### Task to complete:
The expected output is every line below, reproduced exactly.

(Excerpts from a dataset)
======

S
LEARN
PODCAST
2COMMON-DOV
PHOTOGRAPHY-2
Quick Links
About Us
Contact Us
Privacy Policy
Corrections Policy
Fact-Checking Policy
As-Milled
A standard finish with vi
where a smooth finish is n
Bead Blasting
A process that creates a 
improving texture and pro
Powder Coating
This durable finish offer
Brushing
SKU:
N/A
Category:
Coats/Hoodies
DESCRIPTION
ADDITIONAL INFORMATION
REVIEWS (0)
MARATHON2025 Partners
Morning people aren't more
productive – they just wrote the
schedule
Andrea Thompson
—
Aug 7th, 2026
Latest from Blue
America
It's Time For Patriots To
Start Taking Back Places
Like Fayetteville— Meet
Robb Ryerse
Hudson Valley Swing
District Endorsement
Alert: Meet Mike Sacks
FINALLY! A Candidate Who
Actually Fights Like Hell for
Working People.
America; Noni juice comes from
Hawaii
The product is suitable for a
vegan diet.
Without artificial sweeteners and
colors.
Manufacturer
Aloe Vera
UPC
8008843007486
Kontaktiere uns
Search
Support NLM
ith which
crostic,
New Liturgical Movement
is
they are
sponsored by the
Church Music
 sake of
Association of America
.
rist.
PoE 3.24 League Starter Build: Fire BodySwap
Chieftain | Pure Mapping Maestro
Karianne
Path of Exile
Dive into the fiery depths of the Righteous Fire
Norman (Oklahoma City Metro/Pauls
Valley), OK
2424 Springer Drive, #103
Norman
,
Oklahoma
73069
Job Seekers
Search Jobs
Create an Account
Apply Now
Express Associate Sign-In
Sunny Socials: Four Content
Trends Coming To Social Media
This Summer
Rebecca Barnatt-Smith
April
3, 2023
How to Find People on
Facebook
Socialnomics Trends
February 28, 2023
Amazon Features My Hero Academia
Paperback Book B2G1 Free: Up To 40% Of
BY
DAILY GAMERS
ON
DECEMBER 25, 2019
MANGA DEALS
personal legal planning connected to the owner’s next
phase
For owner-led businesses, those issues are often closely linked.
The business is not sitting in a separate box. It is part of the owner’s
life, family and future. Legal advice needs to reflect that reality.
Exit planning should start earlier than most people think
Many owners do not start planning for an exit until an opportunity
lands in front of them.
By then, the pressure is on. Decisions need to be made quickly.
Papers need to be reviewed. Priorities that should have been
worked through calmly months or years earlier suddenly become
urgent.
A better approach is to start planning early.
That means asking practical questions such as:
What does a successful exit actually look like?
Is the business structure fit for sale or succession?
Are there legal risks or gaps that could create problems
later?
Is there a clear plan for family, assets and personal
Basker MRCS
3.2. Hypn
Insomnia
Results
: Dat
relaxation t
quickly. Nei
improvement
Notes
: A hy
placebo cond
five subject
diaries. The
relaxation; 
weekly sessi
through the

======

### Solution to the problem:
S
LEARN
PODCAST
2COMMON-DOV
PHOTOGRAPHY-2
Quick Links
About Us
Contact Us
Privacy Policy
Corrections Policy
Fact-Checking Policy
As-Milled
A standard finish with vi
where a smooth finish is n
Bead Blasting
A process that creates a 
improving texture and pro
Powder Coating
This durable finish offer
Brushing
SKU:
N/A
Category:
Coats/Hoodies
DESCRIPTION
ADDITIONAL INFORMATION
REVIEWS (0)
MARATHON2025 Partners
Morning people aren't more
productive – they just wrote the
schedule
Andrea Thompson
—
Aug 7th, 2026
Latest from Blue
America
It's Time For Patriots To
Start Taking Back Places
Like Fayetteville— Meet
Robb Ryerse
Hudson Valley Swing
District Endorsement
Alert: Meet Mike Sacks
FINALLY! A Candidate Who
Actually Fights Like Hell for
Working People.
America; Noni juice comes from
Hawaii
The product is suitable for a
vegan diet.
Without artificial sweeteners and
colors.
Manufacturer
Aloe Vera
UPC
8008843007486
Kontaktiere uns
Search
Support NLM
ith which
crostic,
New Liturgical Movement
is
they are
sponsored by the
Church Music
 sake of
Association of America
.
rist.
PoE 3.24 League Starter Build: Fire BodySwap
Chieftain | Pure Mapping Maestro
Karianne
Path of Exile
Dive into the fiery depths of the Righteous Fire
Norman (Oklahoma City Metro/Pauls
Valley), OK
2424 Springer Drive, #103
Norman
,
Oklahoma
73069
Job Seekers
Search Jobs
Create an Account
Apply Now
Express Associate Sign-In
Sunny Socials: Four Content
Trends Coming To Social Media
This Summer
Rebecca Barnatt-Smith
April
3, 2023
How to Find People on
Facebook
Socialnomics Trends
February 28, 2023
Amazon Features My Hero Academia
Paperback Book B2G1 Free: Up To 40% Of
BY
DAILY GAMERS
ON
DECEMBER 25, 2019
MANGA DEALS
personal legal planning connected to the owner’s next
phase
For owner-led businesses, those issues are often closely linked.
The business is not sitting in a separate box. It is part of the owner’s
life, family and future. Legal advice needs to reflect that reality.
Exit planning should start earlier than most people think
Many owners do not start planning for an exit until an opportunity
lands in front of them.
By then, the pressure is on. Decisions need to be made quickly.
Papers need to be reviewed. Priorities that should have been
worked through calmly months or years earlier suddenly become
urgent.
A better approach is to start planning early.
That means asking practical questions such as:
What does a successful exit actually look like?
Is the business structure fit for sale or succession?
Are there legal risks or gaps that could create problems
later?
Is there a clear plan for family, assets and personal
Basker MRCS
3.2. Hypn
Insomnia
Results
: Dat
relaxation t
quickly. Nei
improvement
Notes
: A hy
placebo cond
five subject
diaries. The
relaxation; 
weekly sessi
through the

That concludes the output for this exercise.